Kennedy Center’s New Year’s Eve Concert Scrapped as Artist Boycott Grows Over Trump Name-Change

 

(AP Photo/Jacquelyn Martin)

The Kennedy Center’s annual New Year’s Eve concert will now be canceled after jazz supergroup the Cookers pulled out in a move that comes as other artists protest the institution’s rebranding tied to President Donald Trump.

The band confirmed on Monday that they had scrapped two sold-out New Year’s Eve performances at the venue, just days after a long-running Christmas Eve concert was also called off. The withdrawals are part of a widening boycott that has seen musicians, dancers, and theater producers distance themselves from the venue.

The immediate trigger is the decision earlier this month by the Kennedy Center board — chaired by Trump himself — to rename the institution the “The Donald J. Trump and The John F. Kennedy Memorial Center for the Performing Arts.” The move prompted swift backlash from Democratic leaders and members of the Kennedy family alike.

Trump’s name was formally added to the building’s façade on December 19.

The Cookers’ official statement on the band’s website stopped short of naming Trump or the venue directly, but invoked jazz’s political roots, saying: “Jazz was born from struggle and from a relentless insistence on freedom: freedom of thought, of expression, and of the full human voice.”

It added: “To everyone who is disappointed or upset, we understand and share your sadness.
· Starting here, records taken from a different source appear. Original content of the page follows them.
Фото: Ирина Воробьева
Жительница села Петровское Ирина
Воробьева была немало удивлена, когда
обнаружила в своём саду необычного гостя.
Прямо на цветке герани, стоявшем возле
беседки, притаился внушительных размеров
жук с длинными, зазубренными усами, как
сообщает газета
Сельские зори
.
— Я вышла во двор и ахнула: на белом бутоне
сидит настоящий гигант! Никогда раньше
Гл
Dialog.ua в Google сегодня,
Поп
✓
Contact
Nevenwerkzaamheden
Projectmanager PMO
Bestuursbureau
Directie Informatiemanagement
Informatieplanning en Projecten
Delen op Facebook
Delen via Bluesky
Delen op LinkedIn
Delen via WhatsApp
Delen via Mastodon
We remain committed to playing music that reaches across divisions rather than deepening them.”

One band member, saxophonist Billy Harper, was less restrained. In comments made during an interview posted to Facebook on Saturday, he said: “I would never even consider performing in a venue bearing a name (and being controlled by the kind of board) that represents overt racism and deliberate destruction of African-American music and culture.”
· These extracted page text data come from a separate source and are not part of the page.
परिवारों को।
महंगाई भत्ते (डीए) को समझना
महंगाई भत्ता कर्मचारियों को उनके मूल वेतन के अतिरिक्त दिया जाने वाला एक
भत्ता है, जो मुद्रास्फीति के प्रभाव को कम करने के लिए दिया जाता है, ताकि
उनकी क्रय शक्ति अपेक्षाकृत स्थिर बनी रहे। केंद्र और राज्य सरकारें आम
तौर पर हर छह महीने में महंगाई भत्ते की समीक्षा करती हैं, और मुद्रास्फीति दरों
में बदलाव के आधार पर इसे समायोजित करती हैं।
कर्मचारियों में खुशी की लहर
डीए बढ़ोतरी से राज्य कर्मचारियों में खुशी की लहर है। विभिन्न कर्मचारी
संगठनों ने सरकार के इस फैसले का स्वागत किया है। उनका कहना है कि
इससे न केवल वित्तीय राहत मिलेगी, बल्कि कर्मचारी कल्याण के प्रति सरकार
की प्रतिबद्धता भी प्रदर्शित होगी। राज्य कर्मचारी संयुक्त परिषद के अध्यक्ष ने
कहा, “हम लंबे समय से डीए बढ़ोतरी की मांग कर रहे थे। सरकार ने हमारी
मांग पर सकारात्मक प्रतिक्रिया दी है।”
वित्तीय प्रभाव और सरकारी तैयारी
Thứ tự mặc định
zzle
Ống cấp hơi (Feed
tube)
The backlash has drawn a combative response from Kennedy Center president Richard Grenell, a Trump appointee, who dismissed the boycotts as politically motivated, writing on X Monday: “The arts are for everyone and the left is mad about it,” he wrote, later adding that “Boycotting the Arts to show you support the Arts is a form of derangement syndrome.”

The New Year’s Eve cancellations follow a growing list of high-profile withdrawals, according to the Washington Post. Jazz musician Chuck Redd recently pulled out of his annual Christmas Eve concert, while folk singer Kristy Lee canceled a mid-January appearance.

Since Trump’s return to office and the reshaping of the Kennedy Center board earlier this year, planned performances of Hamilton, a concert by Grammy and Pulitzer Prize winner Rhiannon Giddens, and a show by comedian Issa Rae have also been scratched.